ENTREMETS, bavarois, dacquoise, feuilletine and financier sponges – the final of Great British Bake Off a fortnight ago left me open mouthed as they cooked up cakes that I, despite five decades of in-depth research into the subject, had never encountered.

This week, another strangely-named cake-like comestible has been occupying the headlines: Bettys of York and Northallerton has required a small café in Whitby to remove “fat rascals” from sale because it trademarked the name in 1996.

This fall-out between two Yorkshire institutions over a piece of Yorkshire baking caused more than one exclamation of: “Eeh by bun!”

A fat rascal is a plump, fruity, buttery scone and it seems to be an east Yorkshire coast speciality. It was originally a “turf cake”, baked in a covered pan in the ashes of a peat fire.

There is a reference to fat rascals in a short story which appeared in Household Words, a weekly magazine edited in the 1850s by Charles Dickens.
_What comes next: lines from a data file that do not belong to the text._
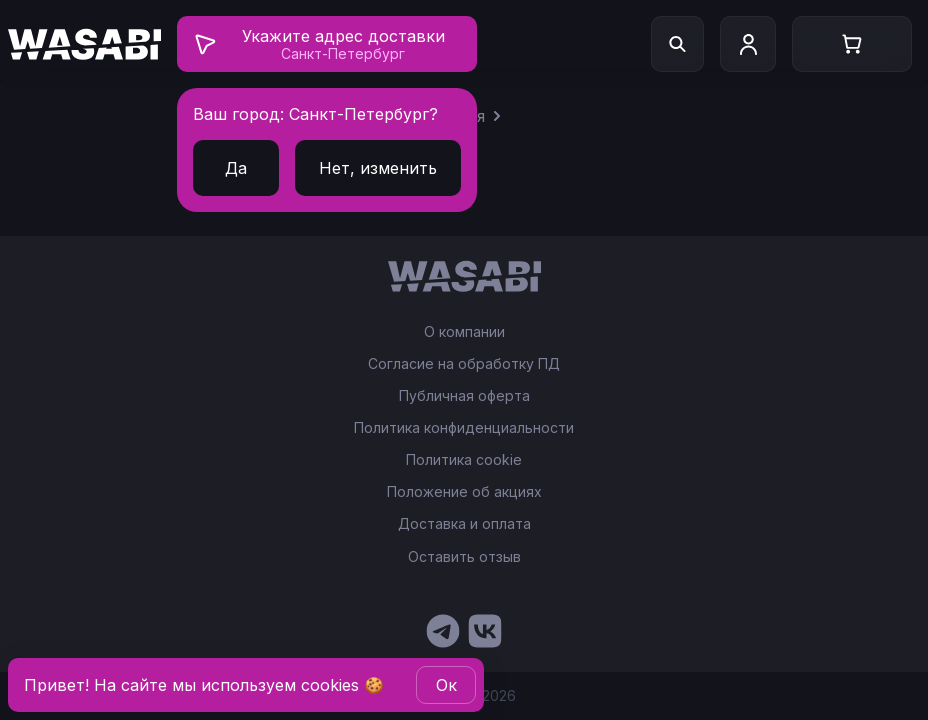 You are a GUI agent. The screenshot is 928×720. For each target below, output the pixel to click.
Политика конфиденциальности (464, 428)
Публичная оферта (464, 396)
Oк (446, 685)
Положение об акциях (464, 492)
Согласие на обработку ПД (464, 364)
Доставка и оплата (464, 524)
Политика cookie (464, 460)
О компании (464, 332)
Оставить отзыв (464, 556) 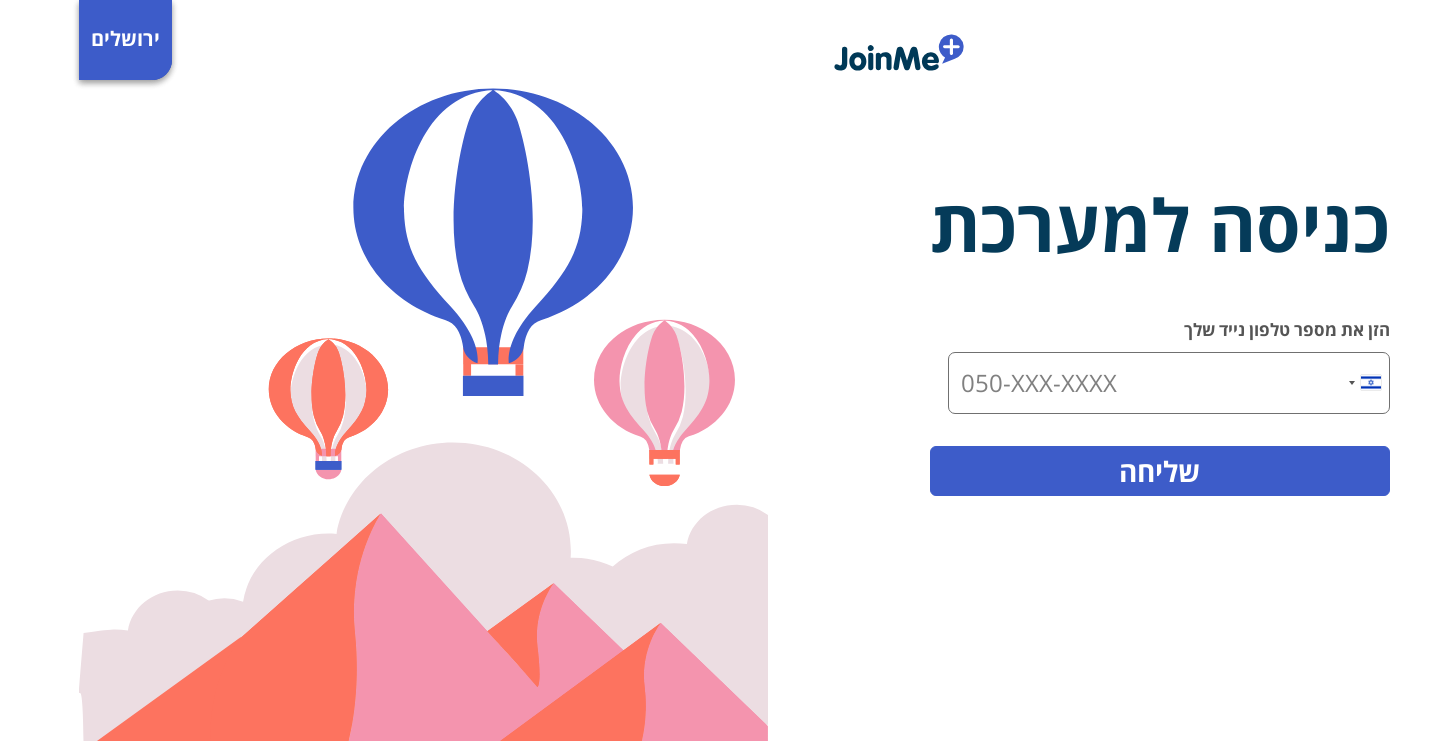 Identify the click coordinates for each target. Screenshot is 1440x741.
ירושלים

It says: “We used to have cakes something of the same kind at home, when I was a girl, but they called them ‘singing hinnies’. They are famous at Saltburn for their fat rascals.”

A “singing hinnie” is the Northumberland equivalent of a fat rascal. “Hinnie” is a term of endearment, like “honey”, and the butter sizzled and spurted as the cake was cooked on a hot plate, and so it was said to be “singing”.
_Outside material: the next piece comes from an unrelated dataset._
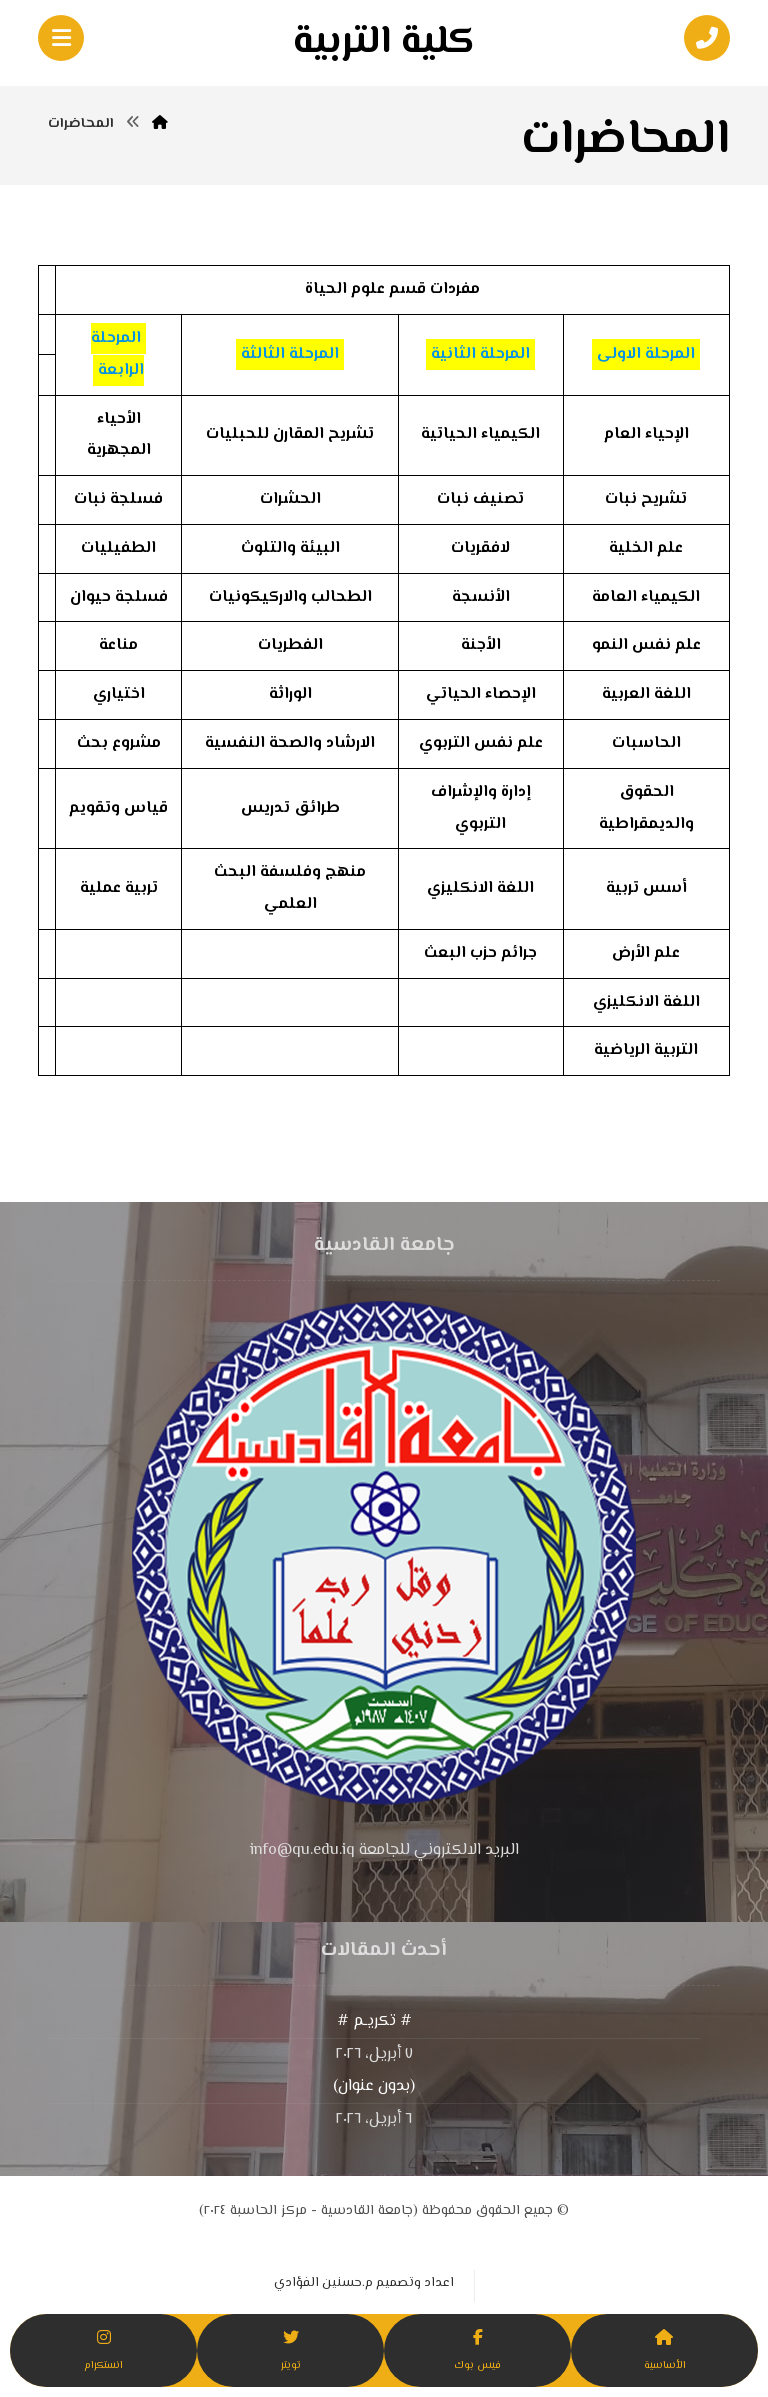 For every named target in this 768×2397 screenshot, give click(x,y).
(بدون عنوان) (374, 2090)
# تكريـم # (374, 2025)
“Fat rascal” as a name is more difficult to explain. Rascals were lower class people who were scraped together to form an army (there’s a word in Latin and Old French, rasquer, meaning “to scrape”). So rascals were a worthless rabble who hung around on the edge of the trained soldiers.

The word was then applied to thin, sickly deer which hung around on the edge of the herd and weren’t worth hunters bothering with.

Which brings us to Shakespeare. In Henry IV Part II, Sir John Falstaff says to his favourite prostitute: “You make fat rascals, Mistress Doll.” This could be a reference to her cooking being so good that she makes thin animals fat, or it could have nothing whatsoever to do with Yorkshire baking.

Anyway, by 1860, another magazine, The Athenaeum, described the fat rascal as “a very agreeable species of tea cake”. Today, Betty’s make 375,000 a year with a cheeky face of cherry eyes and an almond mouth, and the Sandgate café is selling a new line of “Whitby fatties”.

IT is strange how language evolves. On Wednesday, Priti Patel offered a “fulsome apology” to the Prime Minister and resigned.

“Fulsome” in the 13th Century meant “very full”. It then came to mean “plump, well fed” which by the 14th Century meant that sick feeling you are too full. Overeaters were regarded as gluttons and so the by the early 15th Century, “fulsome” mean “offensive to good taste”, and by the 1660s it meant “excessively flattering”.

At school, I was taught not to use the word because although it sounds positive, it really is very negative. Ms Patel didn’t go to my school and, to be fair to her, in recent times the word has begun reverting to its original meaning. So did she offer a very full apology or was it a greasy, unctuous apology as she slithered out of the government?